YOU SOUND SO HOT ON EMAIL


I was listening to our classical radio station of choice the other night – god I sound like a bourgeois yuppie – and heard a pretty hysterical ad. [A little side note: since the arrival of the toddler stage, classical music has become a well-needed staple in the house. My husband claims it calms the King down. I have yet to see evidence of that, but it sure the hell goes better with a headache than anything else on the radio].

Anyway, the advertisement was for a dating site that is geared towards classical music buffs. Classic love I think it was called...or classical dating..or classical madness! Who the hell knows? But the whole gist was that those that dig classical music and are single should feel compelled to hit the laptop deck and sign onto this dating site to meet other classical music aficionados, and heck you may just find love. Or someone who appreciates Liszt, I’m not sure which or if you're promised both.

It got me thinking of course – which everything does and hence why I can’t sleep most nights – about the nature of online dating. Not specifically what it has done to the organic process of meeting people – some say it’s made it easier, others say it’s killed romance; but more to the fact that when one online dates, especially when one narrows it down to say a niche online dating site (be it one that caters to religion, musical tastes, fetishes, pet love etc.) I start to wonder if we are indeed looking for mirrors of ourselves as opposed to people we click with and are attracted to etc. (Then again, are we simply attracted to mirrors of ourselves? hmmmm). 

Follow me here…with online dating (I’ve filled out a form once and only once; then shuddered, and never went on a date. Just not my thing), you fill out a bunch of questionnaires, not only about yourself, but what you are looking for in a partner. For example, “I’m looking for a tall man, who is sensitive, clean, athletic, intuitive, loves foreign films and cooking.” [Hence, you’re looking for a chick] It becomes a long list of requirements, wants and deal breakers in hopes of finding the exact partner you are looking for to make your life complete. Ahhhhhh. And the longer you are on these sites and go out on dates, the more compelled one is – from what I’ve heard – to fine tune things to the head of a pin (e.g. I will not go out with anyone who drives a red car, lives with his mother or is in accounting. I just won't damn it!).

More often than not, the list of attributes you look for in a man, or woman (depending on who you are and what you fancy) are so close to what you represent and identify with, it’s hard not to wonder if we’re really looking for an extension of ourselves, or at least someone that likes to do what we like to do, thinks what we think, and cooks what we like to cook on a Friday night. Okay, obviously you’re not always going to find a man that ticks all your boxes, so to speak (let’s underline that statement shall we), but you're sure as hell going to try. I mean, online dating almost feels like you’re online shopping for a coatrack for the front hallway.
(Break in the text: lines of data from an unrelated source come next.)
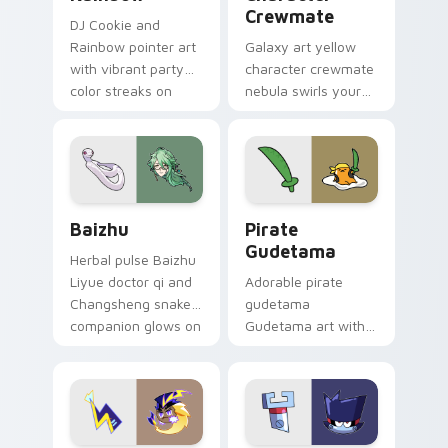
Crewmate
DJ Cookie and
Rainbow pointer art
Galaxy art yellow
with vibrant party
character crewmate
color streaks on
nebula swirls your
your custom cursor
Among Us custom
pair.
cursor tabs with
cosmic pointer flair.
Baizhu custom cursor pack preview for Chrome, Ed
Gudetama Pirate Adventure
Baizhu
Pirate
Gudetama
Herbal pulse Baizhu
Liyue doctor qi and
Adorable pirate
Changsheng snake
gudetama
companion glows on
Gudetama art with
your pointer with
pirate adventure
Dendro healer
lazy egg nautical
Genshin custom
Sanrio flair on your
cursor serenity.
pointer pair.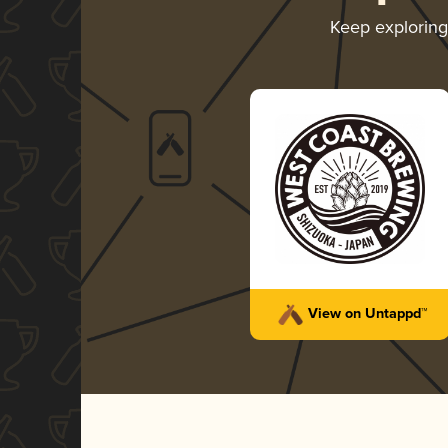
Keep explorin
View on Untappd™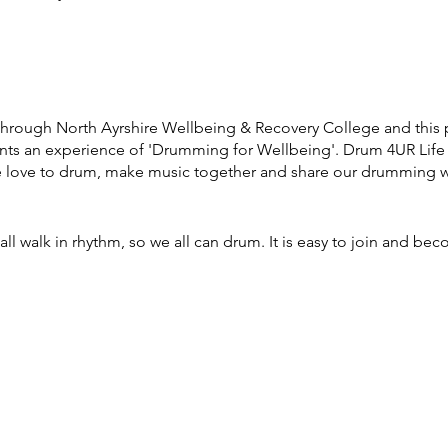
through North Ayrshire Wellbeing & Recovery College and this 
pants an experience of 'Drumming for Wellbeing'. Drum 4UR Li
e love to drum, make music together and share our drumming wi
ll walk in rhythm, so we all can drum. It is easy to join and bec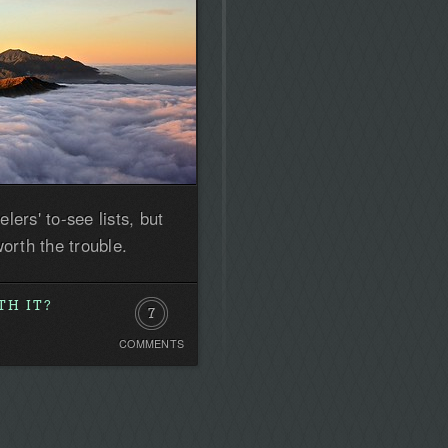
ers' to-see lists, but
orth the trouble.
TH IT?
7
COMMENTS
Comments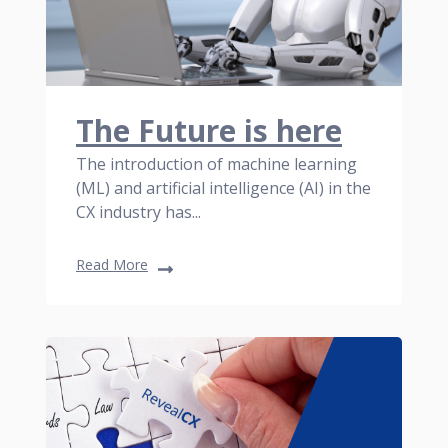
The Future is here
The introduction of machine learning
(ML) and artificial intelligence (AI) in the
CX industry has...
Read More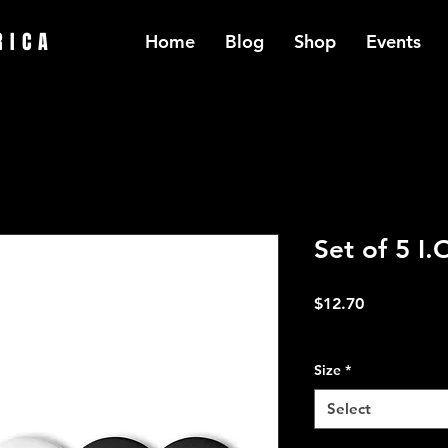
RICA
Home
Blog
Shop
Events
Set of 5 I.
Price
$12.70
Excluding Sales Tax
Size
*
Select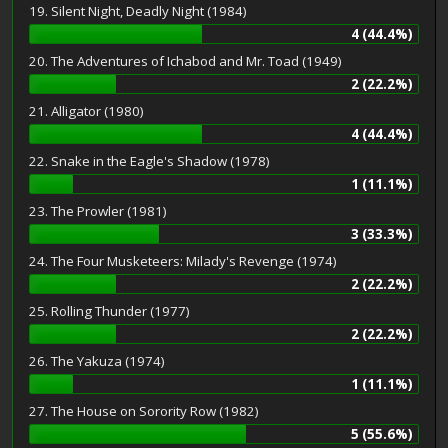
19. Silent Night, Deadly Night (1984)
4 (44.4%)
20. The Adventures of Ichabod and Mr. Toad (1949)
2 (22.2%)
21. Alligator (1980)
4 (44.4%)
22. Snake in the Eagle's Shadow (1978)
1 (11.1%)
23. The Prowler (1981)
3 (33.3%)
24. The Four Musketeers: Milady's Revenge (1974)
2 (22.2%)
25. Rolling Thunder (1977)
2 (22.2%)
26. The Yakuza (1974)
1 (11.1%)
27. The House on Sorority Row (1982)
5 (55.6%)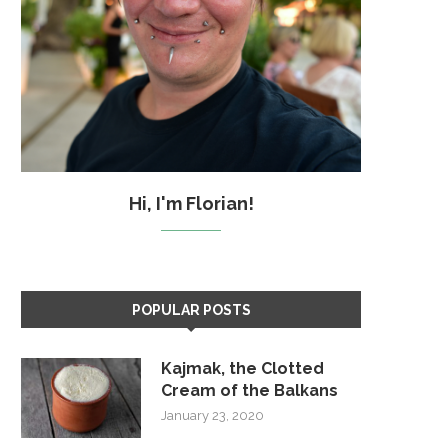
Hi, I'm Florian!
POPULAR POSTS
Kajmak, the Clotted
Cream of the Balkans
January 23, 2020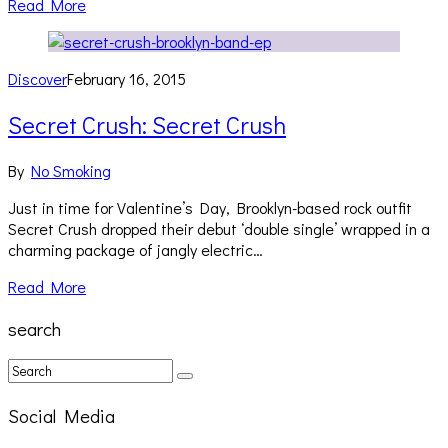
Read More
Discover
February 16, 2015
Secret Crush: Secret Crush
By
No Smoking
Just in time for Valentine’s Day, Brooklyn-based rock outfit
Secret Crush dropped their debut ‘double single’ wrapped in a
charming package of jangly electric…
Read More
search
Social Media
I want it to be tall, strong, made of teak, and eager to compliment me when I walk in to the house.

Back in the old days – you know, the pre internet days – it was all about seeing some guy in a bar/restaurant/coffee shop/gym/fetish dungeon…just kidding, just wanted to see if you were paying attention...and if he struck your fancy, and he looked like he hadn’t killed anyone recently, you would consider letting him buy you a drink/coffee etc. Obviously the more you got to know one another, the more you could ascertain if you had things in common; but in many cases, once you were smitten, you were willing to overlook his affinity for Finnish thrash metal and processed cheese fondue, figuring you could spend the rest of the relationship trying to show him the error of his ways.
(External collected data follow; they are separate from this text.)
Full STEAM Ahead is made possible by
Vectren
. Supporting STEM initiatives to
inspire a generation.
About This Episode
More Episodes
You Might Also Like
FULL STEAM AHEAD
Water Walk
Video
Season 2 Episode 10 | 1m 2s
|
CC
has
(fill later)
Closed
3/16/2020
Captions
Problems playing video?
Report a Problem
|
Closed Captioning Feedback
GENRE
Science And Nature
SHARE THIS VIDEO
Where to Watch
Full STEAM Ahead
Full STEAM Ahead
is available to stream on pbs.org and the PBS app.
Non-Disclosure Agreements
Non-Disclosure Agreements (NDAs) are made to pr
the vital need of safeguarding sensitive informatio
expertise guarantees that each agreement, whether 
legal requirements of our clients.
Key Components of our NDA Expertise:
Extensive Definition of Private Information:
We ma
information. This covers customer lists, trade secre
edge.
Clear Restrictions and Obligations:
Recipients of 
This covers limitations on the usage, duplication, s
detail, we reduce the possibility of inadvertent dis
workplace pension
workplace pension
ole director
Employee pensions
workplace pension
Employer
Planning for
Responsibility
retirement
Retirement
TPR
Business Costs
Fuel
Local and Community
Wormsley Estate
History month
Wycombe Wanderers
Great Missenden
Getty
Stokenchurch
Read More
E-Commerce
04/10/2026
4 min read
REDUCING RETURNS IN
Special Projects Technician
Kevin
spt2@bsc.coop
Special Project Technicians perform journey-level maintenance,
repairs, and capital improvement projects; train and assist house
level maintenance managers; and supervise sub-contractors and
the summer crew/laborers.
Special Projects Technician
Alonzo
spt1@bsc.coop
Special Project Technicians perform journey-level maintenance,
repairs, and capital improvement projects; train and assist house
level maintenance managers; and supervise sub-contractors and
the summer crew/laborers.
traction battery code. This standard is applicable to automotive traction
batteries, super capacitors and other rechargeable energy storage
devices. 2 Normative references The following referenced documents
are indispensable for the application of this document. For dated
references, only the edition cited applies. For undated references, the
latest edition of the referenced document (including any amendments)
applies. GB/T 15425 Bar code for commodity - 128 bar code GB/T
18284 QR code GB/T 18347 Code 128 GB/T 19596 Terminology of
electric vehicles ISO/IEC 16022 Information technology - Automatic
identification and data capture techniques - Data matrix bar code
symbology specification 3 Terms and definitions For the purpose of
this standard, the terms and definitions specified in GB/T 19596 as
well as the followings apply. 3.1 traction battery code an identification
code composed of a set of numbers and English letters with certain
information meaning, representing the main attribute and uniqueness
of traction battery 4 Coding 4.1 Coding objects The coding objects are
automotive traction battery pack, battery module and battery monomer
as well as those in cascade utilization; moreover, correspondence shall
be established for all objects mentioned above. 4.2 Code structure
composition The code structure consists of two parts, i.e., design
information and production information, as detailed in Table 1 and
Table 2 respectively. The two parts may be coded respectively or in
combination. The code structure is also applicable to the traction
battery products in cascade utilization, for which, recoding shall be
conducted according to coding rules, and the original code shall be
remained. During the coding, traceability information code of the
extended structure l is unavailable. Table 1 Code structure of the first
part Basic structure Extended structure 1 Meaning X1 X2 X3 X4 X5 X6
I bet those online daters really think they have one up on us old-fashioned daters now don’t they? "If ‘HotGuy2’ (don’t people have weird/lame handles on these sites?) doesn’t like sushi, sunset walks, and movies with Justin Timberlake, I won’t even email him back. I mean really, what a waste of time." (Honey - thank you for not liking any films with Justin Timberlake in them. I'm not sure I could take it).

Happy Friday all. 


Tuesday 30 October 2012

WE BOW TO THEE


There is truly nothing that makes me feel smaller than nature. Walking through a redwood forest in Northern California as a child (if you haven’t done this I highly suggest it), seeing something as monumentally prodigious as the Grand Canyon; Even sailing in the middle of the ocean without land in sight truly makes you realize how small and powerless (and dare I say, insignificant) we as humans are. At the moment, I think anyone sitting on the East Coast would concur.
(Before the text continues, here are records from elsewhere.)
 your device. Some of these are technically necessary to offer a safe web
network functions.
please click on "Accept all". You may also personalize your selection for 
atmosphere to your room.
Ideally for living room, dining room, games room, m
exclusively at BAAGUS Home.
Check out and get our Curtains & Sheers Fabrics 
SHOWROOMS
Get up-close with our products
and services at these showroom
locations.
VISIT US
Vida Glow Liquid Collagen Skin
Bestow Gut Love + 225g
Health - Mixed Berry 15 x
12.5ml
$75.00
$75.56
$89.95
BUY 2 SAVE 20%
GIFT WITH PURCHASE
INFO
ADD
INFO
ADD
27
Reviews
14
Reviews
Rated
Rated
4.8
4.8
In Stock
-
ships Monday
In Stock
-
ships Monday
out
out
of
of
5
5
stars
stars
Watching the coverage of Hurricane (or Super storm as it is now deemed in America) Sandy is simply mind altering. The amount of devastation, the sheer force and power of nature that in one fell swoop can render our human inventions and luxuries utterly useless and obsolete. Just looking at all the beachside homes on Long Island and New Jersey getting flooded and in some cases swept away, shows you that in the face of human ego and intention (oh wouldn’t it be so lovely to have a beachside view to accompany our 2.2 kids and BMW) nature doesn’t give a damn. In fact in some cases, it's a case of Sisyphus personified, like in Hurricane Alley let's say. People build. Nature destroys. Build. Destroy. You get the idea. Ah humans, we are so predictably adorable.

In fact, there is nothing more financially crippling and sobering than a natural disaster – as most of us have witnessed either firsthand or via the news media. Transport shuts down, cities ground to a halt, lives are at risk. Even the mighty Wall Street surrenders and shuts it’s doors in the face of it (but as sure as I’m standing here, many are figuring out a way to make money from all of this).

The other thing I can’t help but think is, is this kind of storm finally a wakeup call to all those individuals who refuse to believe our climate is changing and accelerating in its power and unpredictability. Will we soon find ourselves living in a time when super-storms are no longer ‘super’ but flat out mundane? I fear there is only one answer to that, like it or not. I was talking about this to a man this morning as the King was neck deep in a pile of wet leaves (Surrender. A running theme in our lives) and he was saying he’d hate to see London deal with something like a hurricane when the city can’t even handle more than an inch of snow (despite the fact that it snows every single year). You see, human ego…or shall I say stupidity. The human motto: If we ignore it for long enough, it just doesn’t exist.

Sadly Hurricane Sandy does exist. And nature will always do her best to remind us that it is not humans that are in charge. In fact, it’s absolutely to the contrary.